#### TASK TO CARRY OUT:
Show each line of the data below that has the string "equidad" in it.

** PROVIDED RECORDS follows **

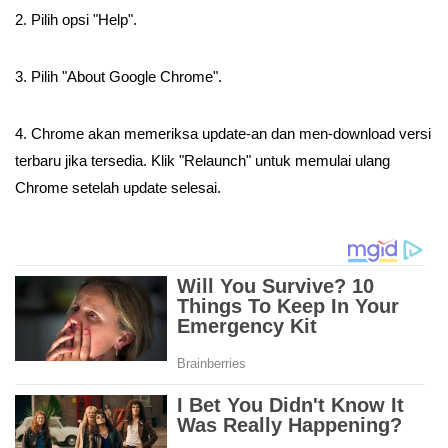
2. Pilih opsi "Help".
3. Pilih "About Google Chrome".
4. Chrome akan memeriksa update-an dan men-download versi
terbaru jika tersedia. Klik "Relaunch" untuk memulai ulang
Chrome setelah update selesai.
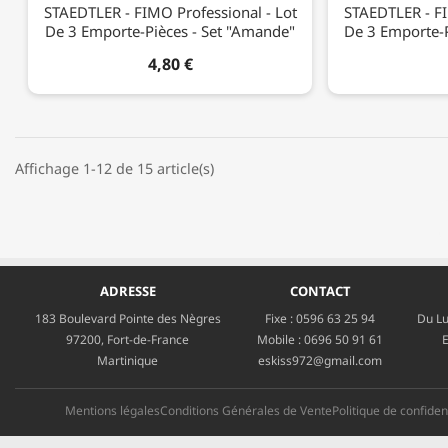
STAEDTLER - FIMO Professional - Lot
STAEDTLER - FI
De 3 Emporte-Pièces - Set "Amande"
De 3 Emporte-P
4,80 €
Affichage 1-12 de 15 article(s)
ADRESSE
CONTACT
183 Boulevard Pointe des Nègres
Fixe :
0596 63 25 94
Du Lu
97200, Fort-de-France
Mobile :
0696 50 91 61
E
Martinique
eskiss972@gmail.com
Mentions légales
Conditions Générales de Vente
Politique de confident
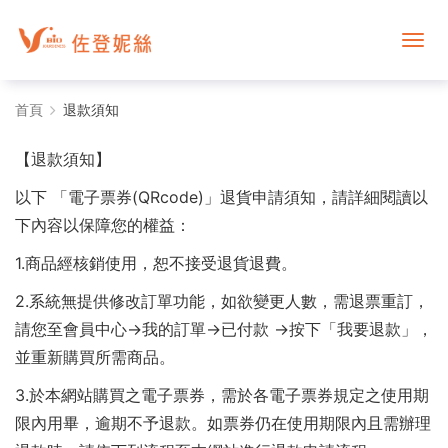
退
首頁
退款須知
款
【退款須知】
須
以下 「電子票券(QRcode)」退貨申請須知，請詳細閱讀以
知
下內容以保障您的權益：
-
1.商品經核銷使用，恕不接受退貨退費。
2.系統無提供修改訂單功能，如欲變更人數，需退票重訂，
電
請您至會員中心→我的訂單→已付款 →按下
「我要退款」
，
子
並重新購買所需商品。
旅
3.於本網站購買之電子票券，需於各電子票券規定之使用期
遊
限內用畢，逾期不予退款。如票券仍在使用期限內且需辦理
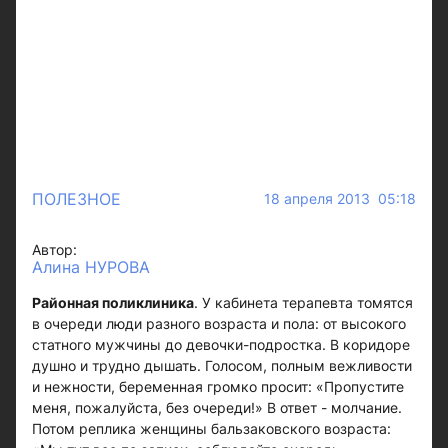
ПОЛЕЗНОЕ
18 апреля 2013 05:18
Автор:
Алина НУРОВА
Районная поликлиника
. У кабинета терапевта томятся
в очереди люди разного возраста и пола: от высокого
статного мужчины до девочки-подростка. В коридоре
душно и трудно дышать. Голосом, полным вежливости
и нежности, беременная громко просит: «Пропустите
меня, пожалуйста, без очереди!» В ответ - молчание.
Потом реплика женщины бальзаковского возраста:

** End of PROVIDED RECORDS **
** PROVIDED RECORDS follows **

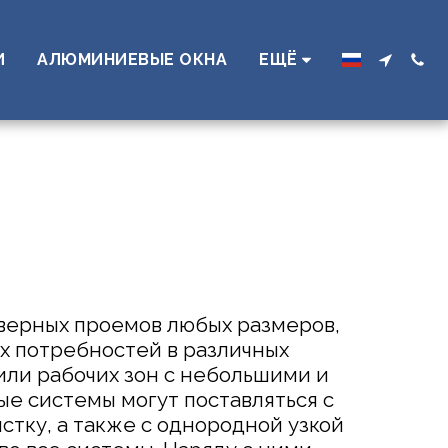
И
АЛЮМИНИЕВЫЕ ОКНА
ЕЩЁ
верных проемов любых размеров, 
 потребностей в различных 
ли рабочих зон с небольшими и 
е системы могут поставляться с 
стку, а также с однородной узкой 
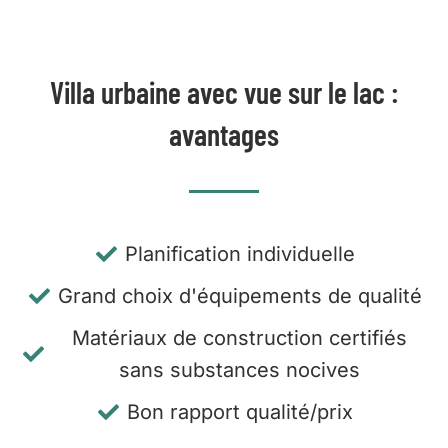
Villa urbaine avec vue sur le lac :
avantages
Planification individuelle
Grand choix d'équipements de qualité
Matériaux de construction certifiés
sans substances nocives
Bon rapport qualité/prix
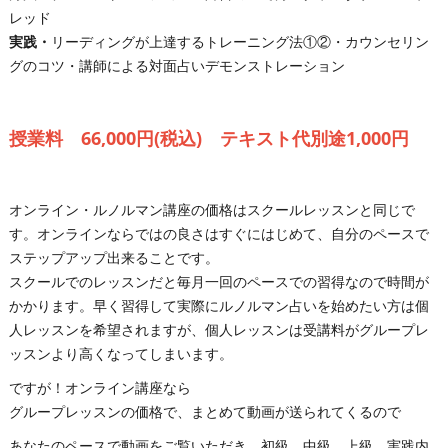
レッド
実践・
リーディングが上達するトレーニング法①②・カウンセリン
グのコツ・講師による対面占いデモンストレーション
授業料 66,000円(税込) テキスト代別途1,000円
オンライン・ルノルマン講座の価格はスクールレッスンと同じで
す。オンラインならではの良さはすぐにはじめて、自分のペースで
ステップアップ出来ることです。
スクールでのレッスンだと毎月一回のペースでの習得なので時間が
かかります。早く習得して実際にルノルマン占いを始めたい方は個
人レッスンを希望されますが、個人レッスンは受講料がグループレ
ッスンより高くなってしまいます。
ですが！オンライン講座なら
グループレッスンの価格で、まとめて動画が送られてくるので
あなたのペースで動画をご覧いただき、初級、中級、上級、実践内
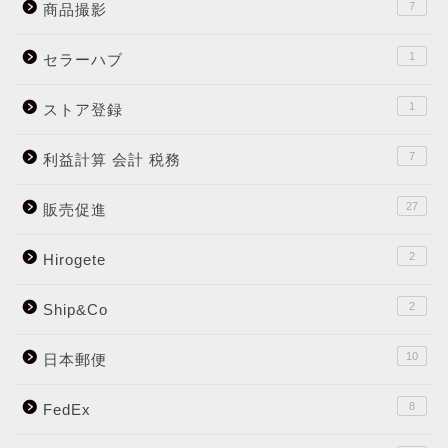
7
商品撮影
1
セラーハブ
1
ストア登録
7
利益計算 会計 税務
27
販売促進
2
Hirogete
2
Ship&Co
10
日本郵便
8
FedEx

** End of PROVIDED RECORDS **
** PROVIDED RECORDS follows **

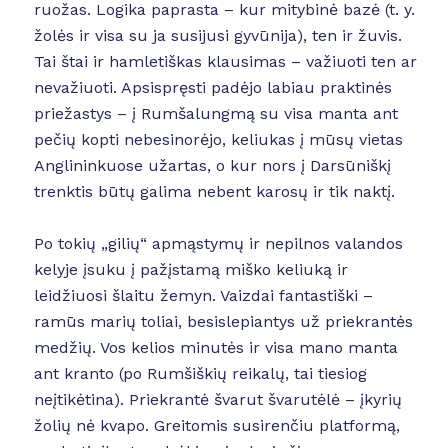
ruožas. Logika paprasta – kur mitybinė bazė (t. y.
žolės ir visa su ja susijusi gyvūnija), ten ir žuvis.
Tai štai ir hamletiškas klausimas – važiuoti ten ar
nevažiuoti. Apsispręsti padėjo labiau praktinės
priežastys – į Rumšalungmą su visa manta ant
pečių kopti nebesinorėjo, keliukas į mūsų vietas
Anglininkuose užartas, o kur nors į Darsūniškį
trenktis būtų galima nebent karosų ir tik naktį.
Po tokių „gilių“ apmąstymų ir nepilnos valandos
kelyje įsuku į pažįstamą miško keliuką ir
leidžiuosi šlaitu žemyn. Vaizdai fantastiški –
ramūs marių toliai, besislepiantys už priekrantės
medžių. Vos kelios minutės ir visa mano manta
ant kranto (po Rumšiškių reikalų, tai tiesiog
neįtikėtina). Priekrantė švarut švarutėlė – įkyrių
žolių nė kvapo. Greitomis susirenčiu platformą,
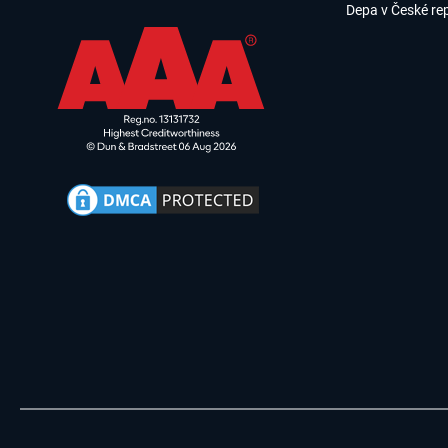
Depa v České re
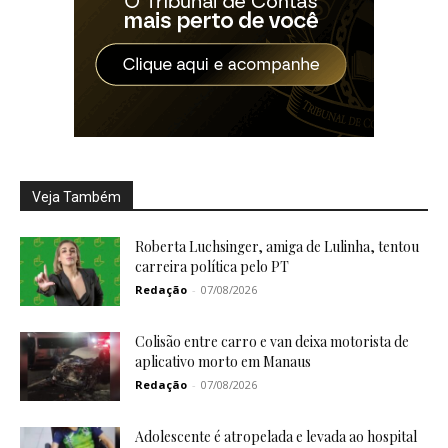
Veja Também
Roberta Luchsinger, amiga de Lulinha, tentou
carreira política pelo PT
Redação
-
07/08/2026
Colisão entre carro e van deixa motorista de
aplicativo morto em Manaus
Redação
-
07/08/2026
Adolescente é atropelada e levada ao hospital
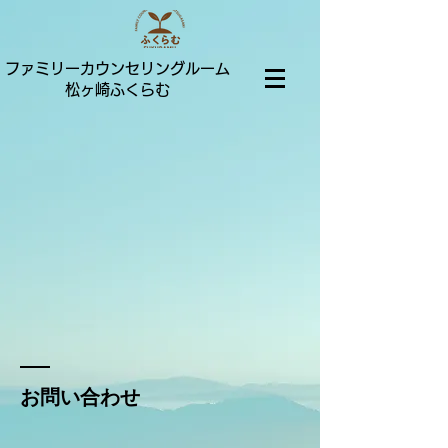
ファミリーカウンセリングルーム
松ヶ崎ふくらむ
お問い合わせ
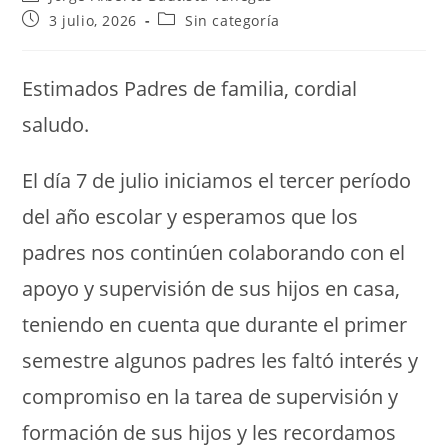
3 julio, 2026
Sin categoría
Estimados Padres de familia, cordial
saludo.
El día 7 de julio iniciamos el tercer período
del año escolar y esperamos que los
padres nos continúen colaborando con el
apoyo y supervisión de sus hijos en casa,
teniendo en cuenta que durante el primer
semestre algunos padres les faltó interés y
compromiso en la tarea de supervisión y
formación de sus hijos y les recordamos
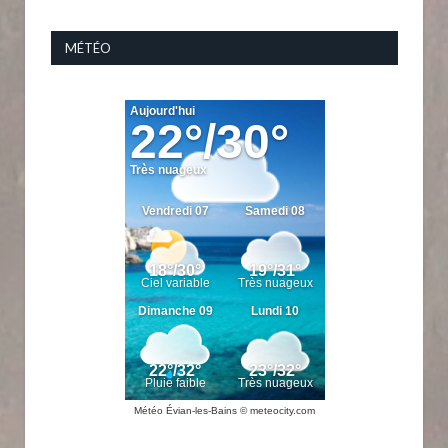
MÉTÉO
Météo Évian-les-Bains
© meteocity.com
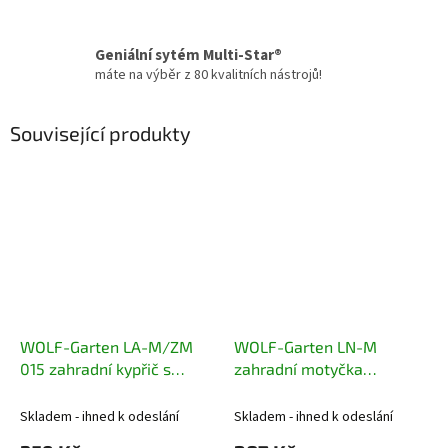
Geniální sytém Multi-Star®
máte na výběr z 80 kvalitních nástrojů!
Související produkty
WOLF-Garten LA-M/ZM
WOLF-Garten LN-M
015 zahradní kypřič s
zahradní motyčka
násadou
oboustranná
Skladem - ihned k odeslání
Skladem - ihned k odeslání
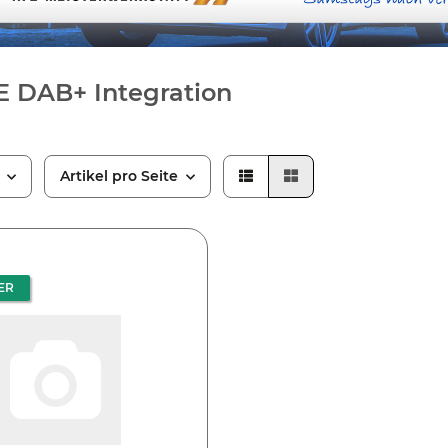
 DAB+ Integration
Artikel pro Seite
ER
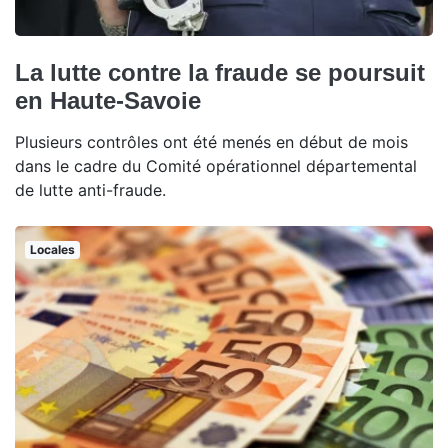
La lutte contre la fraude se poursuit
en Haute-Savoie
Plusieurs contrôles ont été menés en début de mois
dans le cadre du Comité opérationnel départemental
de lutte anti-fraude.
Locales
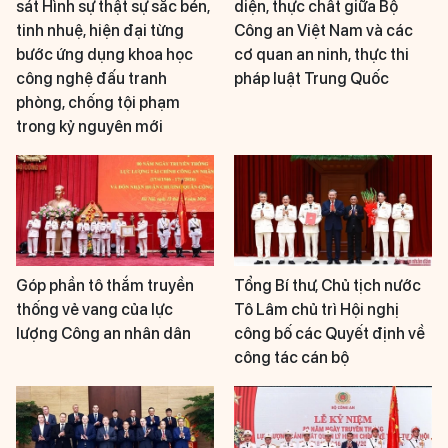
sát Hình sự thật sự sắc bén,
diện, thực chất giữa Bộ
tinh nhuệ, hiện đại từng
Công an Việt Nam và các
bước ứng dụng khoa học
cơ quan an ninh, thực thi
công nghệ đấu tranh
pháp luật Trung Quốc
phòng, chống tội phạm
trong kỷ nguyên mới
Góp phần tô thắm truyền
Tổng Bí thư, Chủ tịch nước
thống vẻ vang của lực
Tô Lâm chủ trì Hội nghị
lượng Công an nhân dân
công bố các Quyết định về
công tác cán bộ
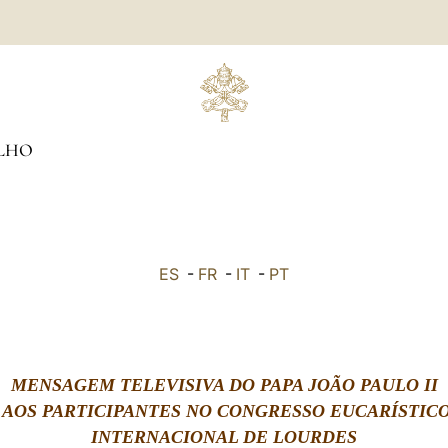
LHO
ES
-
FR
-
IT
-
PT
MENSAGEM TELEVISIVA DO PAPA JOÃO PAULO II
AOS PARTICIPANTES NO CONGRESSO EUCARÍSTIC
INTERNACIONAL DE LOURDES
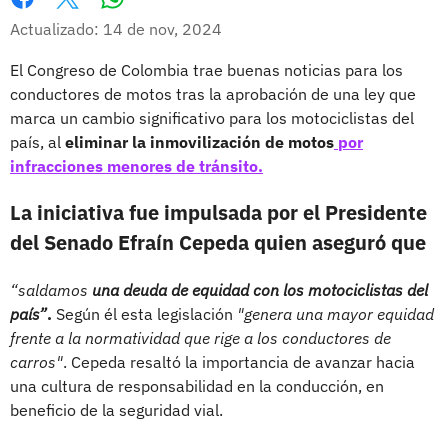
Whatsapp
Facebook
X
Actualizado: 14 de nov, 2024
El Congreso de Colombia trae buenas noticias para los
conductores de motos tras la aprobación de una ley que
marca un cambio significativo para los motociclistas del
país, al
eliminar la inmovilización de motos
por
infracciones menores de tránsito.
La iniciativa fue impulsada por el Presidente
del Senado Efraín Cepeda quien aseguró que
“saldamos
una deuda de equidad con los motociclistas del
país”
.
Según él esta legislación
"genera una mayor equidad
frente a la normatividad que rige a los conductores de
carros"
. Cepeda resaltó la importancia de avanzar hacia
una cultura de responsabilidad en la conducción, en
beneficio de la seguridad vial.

** End of PROVIDED RECORDS **

#### WRITTEN RESPONSE:
una deuda de equidad con los motociclistas del
"genera una mayor equidad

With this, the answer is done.